[Transcribed page contents]
• • • • •
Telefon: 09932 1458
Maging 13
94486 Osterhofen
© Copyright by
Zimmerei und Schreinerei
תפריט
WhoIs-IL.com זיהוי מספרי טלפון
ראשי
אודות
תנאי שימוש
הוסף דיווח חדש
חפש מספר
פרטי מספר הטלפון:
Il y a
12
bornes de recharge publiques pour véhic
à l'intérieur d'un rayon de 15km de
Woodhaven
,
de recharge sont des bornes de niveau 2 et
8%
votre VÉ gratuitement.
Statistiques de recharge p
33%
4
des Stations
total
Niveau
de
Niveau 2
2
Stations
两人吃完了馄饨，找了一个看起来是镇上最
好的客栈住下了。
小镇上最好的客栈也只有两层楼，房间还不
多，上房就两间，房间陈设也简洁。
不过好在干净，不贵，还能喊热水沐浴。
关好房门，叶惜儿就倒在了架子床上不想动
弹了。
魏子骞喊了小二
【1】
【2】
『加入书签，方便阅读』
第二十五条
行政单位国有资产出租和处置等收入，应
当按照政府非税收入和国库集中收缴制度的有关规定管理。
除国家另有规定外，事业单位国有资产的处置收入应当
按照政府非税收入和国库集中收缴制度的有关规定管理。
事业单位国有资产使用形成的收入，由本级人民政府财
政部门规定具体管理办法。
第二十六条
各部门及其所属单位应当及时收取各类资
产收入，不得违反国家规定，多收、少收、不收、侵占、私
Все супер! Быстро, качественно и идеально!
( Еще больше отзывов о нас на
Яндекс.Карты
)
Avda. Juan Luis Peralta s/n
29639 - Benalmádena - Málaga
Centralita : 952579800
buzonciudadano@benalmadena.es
• • • • •
● **How to complete this task**: Where a line in the records above contains the string "bornes", return that line.

● **Written response**:
bornes de recharge publiques pour véhic
de recharge sont des bornes de niveau 2 et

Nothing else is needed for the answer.